Context is important. Although I've put Apollo 13 here, we actually discussed some other example of ingenuity in a moment of crisis. This on the basis that creativity is often forthcoming at times of crisis (indeed one of the 'business guru's Jane Henry interviews charts innovation and creativity and puts in the need for pressure as delivery of a project is reached). The other examples remind me of the eclectic mix of backgrounds of my fellow students from whom some rich examples were given: the Army, Air Traffic Control, Manufacturing electronic lighting systems in Finland, TV, the NHS, Marketing, a County Council and so on.

Gwok Kann, Jackson Pollock, Greyson Perry and Travey Emin got a mention, as did Steve Jobs, James Dyson and Bill Gates. We got into pigeomn-holing people as 'innovative' or 'adaptive' and were warned of a 'two box thinking' (that we can quickly confine oursevels to a limiting debate).

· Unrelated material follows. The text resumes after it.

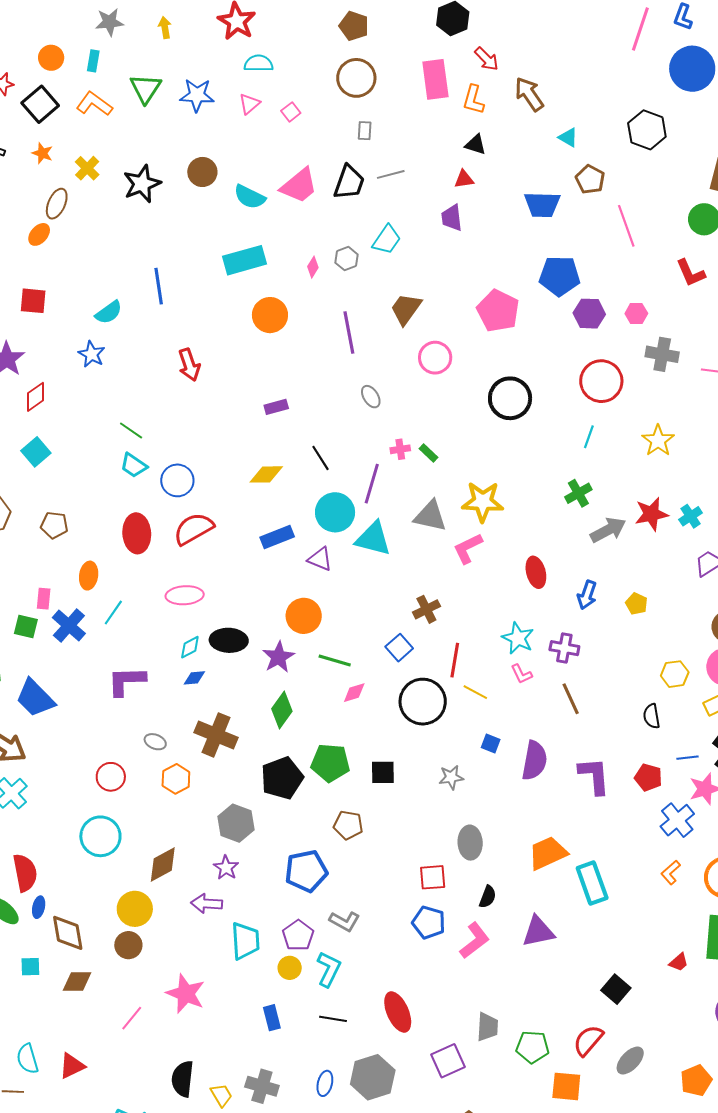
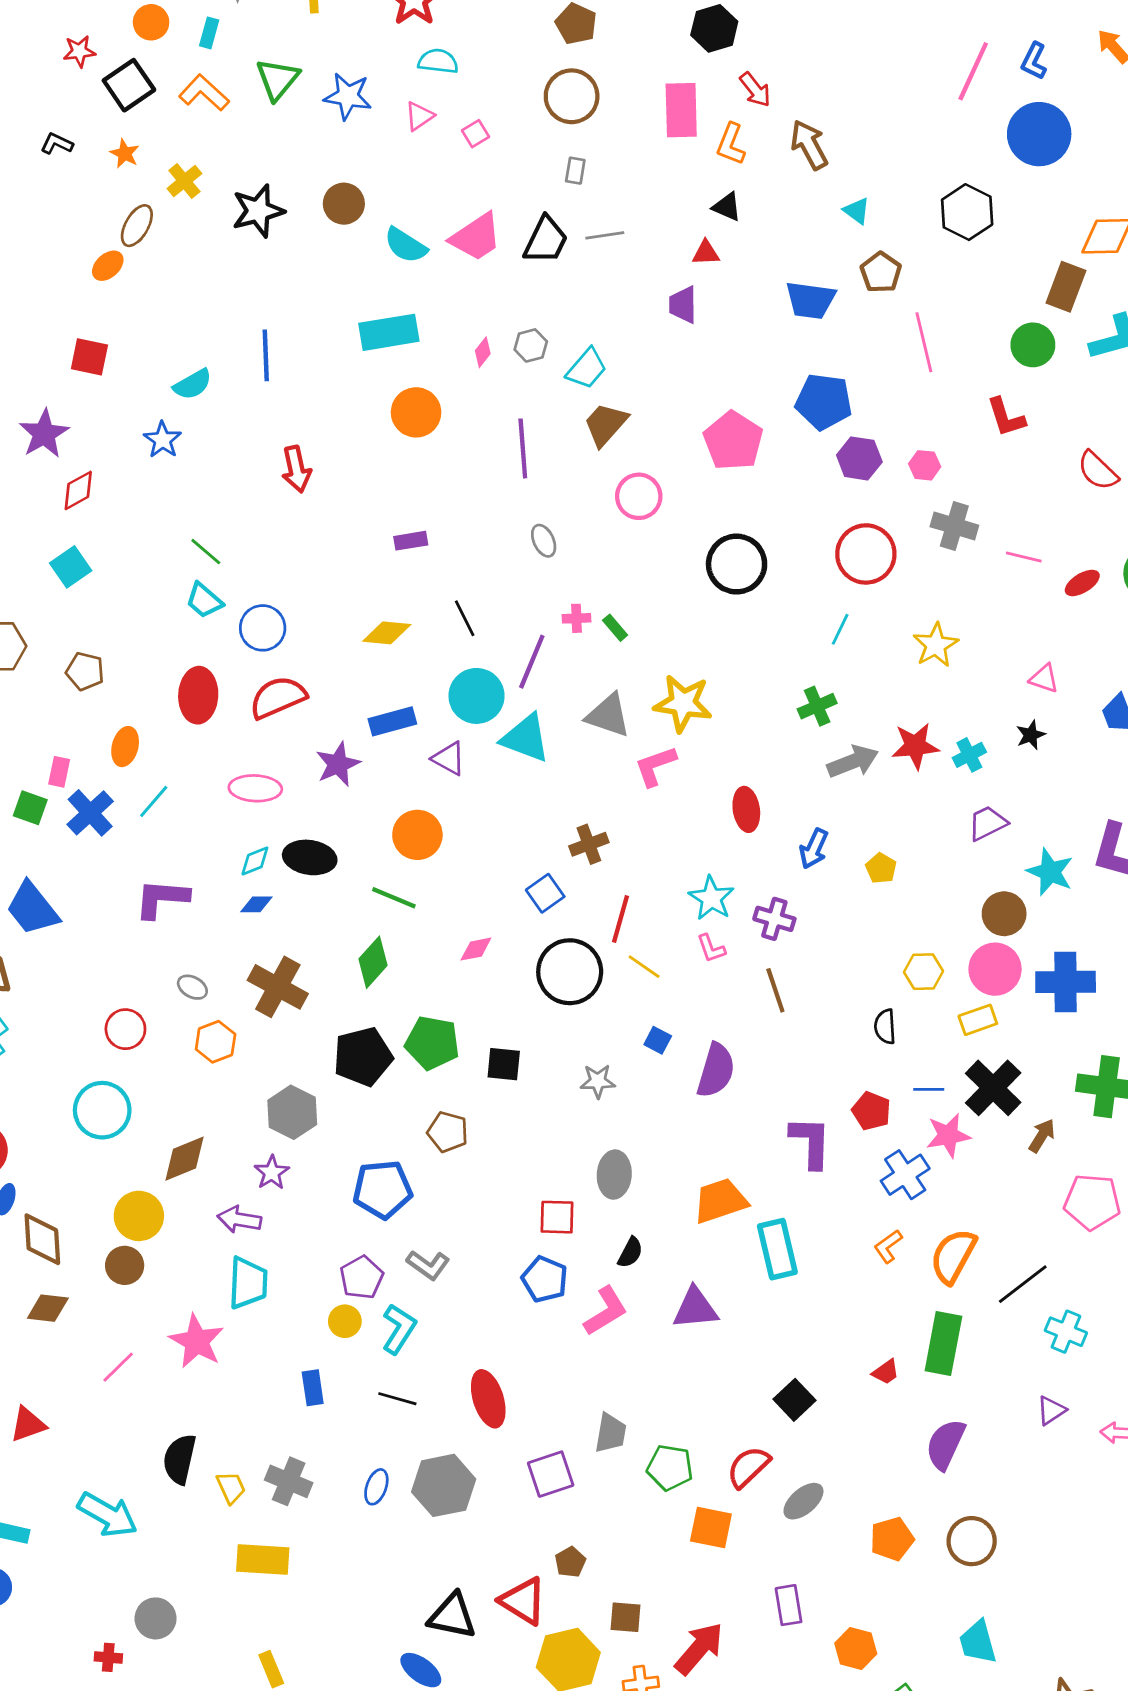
cyan trapezoid: (387, 240) -> (587, 369), moved
purple star: (279, 657) -> (338, 764), moved
green line: (335, 660) -> (394, 898), moved
purple L-shape: (594, 776) -> (811, 1142), moved
cyan trapezoid: (245, 941) -> (248, 1283), moved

Something similar was achieved by a Game where in groups we were given a set of nine cards: 7 with letters on them, one with a symbol and one blank. We were told to come up with a three letter anagram that would be readily understood by others. We did QE2, KPI and then by tearing the 'Pi' symbol in half and making it into an 'I' 'CIA'. In this instance we got into a conversation about how we set ourselves parameters, that we automatically follow rules and make assumptions even when there is no need to do so. We could have turned the cards over and written any letters we liked. The game had not come with a rule book.

Clearly I'll be adding to this, letting the tutorial act as a catalyst on the books, CDs and other online resources, as well as discussions in our tutor group.